• **DATASET EXTRACT**:
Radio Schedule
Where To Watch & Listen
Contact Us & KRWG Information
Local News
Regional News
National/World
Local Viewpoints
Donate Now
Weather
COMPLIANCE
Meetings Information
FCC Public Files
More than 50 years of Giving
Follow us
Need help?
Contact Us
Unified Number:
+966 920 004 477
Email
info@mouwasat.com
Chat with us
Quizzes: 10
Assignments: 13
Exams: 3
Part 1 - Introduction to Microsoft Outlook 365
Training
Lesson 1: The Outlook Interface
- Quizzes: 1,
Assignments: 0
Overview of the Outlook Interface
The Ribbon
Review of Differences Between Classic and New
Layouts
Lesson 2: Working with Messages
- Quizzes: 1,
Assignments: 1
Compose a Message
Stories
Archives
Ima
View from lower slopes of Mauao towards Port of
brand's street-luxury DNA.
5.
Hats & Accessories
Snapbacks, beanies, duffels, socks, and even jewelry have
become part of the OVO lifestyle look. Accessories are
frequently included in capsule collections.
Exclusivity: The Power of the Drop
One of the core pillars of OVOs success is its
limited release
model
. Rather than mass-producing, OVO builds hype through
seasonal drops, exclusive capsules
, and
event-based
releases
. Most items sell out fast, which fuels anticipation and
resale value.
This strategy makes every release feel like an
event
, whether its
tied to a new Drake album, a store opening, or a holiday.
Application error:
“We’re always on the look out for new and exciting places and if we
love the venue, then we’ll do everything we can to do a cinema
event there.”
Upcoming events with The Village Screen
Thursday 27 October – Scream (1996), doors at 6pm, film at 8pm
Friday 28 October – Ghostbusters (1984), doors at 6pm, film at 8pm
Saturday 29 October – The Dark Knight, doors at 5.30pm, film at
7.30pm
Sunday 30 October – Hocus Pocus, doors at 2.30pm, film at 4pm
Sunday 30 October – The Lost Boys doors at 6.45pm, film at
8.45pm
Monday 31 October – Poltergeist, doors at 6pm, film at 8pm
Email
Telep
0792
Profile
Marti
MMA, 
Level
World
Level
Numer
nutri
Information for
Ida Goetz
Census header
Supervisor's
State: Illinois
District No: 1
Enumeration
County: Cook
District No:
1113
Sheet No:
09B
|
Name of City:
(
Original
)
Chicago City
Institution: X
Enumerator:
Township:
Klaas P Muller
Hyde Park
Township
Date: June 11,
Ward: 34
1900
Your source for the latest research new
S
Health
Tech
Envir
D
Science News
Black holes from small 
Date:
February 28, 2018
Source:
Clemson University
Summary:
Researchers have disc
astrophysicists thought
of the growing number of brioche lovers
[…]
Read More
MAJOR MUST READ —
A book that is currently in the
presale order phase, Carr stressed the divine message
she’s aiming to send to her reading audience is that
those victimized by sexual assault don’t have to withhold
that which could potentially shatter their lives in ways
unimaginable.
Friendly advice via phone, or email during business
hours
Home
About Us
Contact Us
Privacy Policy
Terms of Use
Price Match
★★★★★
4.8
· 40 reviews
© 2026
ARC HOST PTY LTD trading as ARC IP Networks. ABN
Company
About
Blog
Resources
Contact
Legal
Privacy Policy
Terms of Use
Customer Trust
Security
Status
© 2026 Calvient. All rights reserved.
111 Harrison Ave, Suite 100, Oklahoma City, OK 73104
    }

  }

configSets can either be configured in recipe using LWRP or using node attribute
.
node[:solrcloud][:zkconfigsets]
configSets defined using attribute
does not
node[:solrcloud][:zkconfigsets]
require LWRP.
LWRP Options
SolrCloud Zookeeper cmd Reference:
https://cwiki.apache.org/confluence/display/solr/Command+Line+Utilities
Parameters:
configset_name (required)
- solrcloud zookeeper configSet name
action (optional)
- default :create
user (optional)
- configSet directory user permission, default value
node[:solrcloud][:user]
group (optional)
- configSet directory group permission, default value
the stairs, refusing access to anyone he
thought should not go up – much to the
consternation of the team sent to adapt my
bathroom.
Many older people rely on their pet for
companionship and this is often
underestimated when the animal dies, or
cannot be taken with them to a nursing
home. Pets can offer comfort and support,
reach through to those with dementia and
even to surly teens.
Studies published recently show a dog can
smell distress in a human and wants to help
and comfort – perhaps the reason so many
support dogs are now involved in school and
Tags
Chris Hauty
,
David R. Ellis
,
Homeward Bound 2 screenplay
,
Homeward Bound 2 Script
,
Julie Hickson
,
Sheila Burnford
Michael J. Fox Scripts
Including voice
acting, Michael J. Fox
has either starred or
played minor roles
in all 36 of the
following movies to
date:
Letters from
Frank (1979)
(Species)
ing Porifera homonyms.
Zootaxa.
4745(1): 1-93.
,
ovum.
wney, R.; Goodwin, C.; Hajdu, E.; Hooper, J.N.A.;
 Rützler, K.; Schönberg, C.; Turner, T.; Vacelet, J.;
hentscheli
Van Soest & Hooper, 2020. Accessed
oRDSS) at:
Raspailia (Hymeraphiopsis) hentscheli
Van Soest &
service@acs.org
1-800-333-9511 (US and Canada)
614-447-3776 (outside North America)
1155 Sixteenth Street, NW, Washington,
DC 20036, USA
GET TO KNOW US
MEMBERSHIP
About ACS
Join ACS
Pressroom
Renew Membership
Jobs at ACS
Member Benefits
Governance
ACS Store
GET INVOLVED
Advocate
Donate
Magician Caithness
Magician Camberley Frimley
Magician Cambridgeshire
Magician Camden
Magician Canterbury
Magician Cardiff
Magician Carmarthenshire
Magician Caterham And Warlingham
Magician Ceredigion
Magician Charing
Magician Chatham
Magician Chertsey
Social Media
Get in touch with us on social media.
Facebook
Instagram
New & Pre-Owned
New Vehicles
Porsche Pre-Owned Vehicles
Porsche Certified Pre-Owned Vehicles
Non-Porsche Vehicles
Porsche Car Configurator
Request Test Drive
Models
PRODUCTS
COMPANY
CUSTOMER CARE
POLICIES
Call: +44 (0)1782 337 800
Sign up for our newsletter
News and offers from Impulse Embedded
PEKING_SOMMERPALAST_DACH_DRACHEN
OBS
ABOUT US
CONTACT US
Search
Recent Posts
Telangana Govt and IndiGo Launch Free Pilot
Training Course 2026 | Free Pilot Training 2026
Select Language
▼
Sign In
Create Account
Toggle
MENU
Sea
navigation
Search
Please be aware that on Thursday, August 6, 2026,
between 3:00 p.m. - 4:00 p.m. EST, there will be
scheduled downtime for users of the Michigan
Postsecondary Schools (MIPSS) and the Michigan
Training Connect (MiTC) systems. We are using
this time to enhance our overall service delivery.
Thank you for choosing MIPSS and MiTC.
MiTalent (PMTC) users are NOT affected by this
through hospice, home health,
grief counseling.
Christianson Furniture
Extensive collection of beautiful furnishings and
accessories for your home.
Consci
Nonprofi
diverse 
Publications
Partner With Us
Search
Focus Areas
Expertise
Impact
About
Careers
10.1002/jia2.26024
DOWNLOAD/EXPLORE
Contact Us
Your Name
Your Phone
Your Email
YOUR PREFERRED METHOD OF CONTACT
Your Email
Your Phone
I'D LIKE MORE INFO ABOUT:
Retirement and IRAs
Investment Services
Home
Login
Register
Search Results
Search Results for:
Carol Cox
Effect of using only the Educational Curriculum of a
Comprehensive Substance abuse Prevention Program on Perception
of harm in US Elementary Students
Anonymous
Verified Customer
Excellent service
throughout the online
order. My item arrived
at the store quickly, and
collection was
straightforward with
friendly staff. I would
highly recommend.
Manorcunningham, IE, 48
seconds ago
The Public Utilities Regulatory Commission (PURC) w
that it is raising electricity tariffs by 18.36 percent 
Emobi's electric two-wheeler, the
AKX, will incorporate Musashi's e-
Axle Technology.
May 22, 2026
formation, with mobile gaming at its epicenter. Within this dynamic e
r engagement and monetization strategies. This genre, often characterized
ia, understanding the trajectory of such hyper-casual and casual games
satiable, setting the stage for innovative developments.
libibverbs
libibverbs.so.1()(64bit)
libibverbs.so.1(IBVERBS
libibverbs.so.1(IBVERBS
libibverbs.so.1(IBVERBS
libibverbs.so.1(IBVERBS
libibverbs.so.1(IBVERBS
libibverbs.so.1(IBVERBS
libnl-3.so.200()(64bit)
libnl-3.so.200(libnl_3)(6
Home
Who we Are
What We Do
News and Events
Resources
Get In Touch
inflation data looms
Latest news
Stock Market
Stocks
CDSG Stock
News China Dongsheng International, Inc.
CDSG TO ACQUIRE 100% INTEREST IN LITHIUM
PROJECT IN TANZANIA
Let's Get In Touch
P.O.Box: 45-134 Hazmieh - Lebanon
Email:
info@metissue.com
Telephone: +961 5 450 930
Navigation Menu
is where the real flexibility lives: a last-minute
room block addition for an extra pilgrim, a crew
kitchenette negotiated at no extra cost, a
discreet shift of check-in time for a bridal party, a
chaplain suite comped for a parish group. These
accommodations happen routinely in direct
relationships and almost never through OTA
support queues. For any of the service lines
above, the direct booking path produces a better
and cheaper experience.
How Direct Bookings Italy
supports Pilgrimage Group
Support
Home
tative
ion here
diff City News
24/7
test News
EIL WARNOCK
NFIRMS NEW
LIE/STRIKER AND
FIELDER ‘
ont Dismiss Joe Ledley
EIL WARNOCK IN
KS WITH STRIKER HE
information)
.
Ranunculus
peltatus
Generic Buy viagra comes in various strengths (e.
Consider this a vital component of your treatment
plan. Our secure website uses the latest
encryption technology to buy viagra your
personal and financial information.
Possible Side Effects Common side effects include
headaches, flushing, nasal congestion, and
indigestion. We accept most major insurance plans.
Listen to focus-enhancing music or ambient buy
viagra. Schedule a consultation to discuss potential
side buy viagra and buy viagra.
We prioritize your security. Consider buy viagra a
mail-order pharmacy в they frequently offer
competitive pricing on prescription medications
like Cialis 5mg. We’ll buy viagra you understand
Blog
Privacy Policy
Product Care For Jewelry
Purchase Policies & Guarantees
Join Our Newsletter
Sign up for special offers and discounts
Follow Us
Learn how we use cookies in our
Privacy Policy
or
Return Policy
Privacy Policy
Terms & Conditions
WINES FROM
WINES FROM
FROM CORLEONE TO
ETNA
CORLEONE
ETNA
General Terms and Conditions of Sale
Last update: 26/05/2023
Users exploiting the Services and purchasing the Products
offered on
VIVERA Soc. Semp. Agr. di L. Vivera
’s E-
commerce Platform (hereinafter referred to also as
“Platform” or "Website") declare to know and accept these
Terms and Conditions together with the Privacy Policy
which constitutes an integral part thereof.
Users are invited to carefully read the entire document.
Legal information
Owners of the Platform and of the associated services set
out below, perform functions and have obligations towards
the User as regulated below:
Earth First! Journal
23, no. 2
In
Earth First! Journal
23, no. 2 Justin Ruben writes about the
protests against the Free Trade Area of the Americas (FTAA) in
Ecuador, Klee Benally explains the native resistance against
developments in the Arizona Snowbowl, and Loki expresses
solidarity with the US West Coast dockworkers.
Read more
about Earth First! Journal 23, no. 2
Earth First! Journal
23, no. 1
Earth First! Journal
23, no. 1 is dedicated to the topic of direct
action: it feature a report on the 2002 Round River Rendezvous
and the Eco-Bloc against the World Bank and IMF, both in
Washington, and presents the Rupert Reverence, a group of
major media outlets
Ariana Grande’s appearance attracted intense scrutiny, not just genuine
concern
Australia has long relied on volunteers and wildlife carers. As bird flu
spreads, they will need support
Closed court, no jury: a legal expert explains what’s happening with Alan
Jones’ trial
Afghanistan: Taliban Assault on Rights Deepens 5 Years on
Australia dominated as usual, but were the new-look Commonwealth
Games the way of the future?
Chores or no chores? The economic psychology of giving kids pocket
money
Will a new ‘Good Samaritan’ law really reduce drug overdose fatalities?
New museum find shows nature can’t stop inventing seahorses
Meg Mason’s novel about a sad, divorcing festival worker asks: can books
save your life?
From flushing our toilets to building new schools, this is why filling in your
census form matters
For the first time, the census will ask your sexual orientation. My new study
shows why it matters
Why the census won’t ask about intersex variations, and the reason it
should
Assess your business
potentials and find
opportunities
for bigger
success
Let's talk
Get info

• **YOUR GOAL**: Among the lines above, which ones include the word "either"? Copy them.

• **ANSWER BOX**:
configSets can either be configured in recipe using LWRP or using node attribute
has either starred or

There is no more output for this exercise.